::: Input data

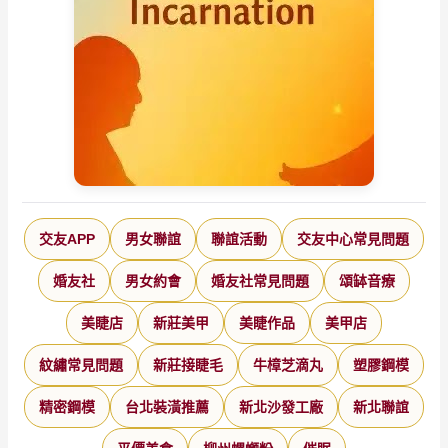
交友APP
男女聯誼
聯誼活動
交友中心常見問題
婚友社
男女約會
婚友社常見問題
頌缽音療
美睫店
新莊美甲
美睫作品
美甲店
紋繡常見問題
新莊接睫毛
牛樟芝滴丸
塑膠鋼模
精密鋼模
台北裝潢推薦
新北沙發工廠
新北聯誼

::::::

Exercise goal:
Apart from the pictures, return the records exactly.

Solution to the exercise:
交友APP
男女聯誼
聯誼活動
交友中心常見問題
婚友社
男女約會
婚友社常見問題
頌缽音療
美睫店
新莊美甲
美睫作品
美甲店
紋繡常見問題
新莊接睫毛
牛樟芝滴丸
塑膠鋼模
精密鋼模
台北裝潢推薦
新北沙發工廠
新北聯誼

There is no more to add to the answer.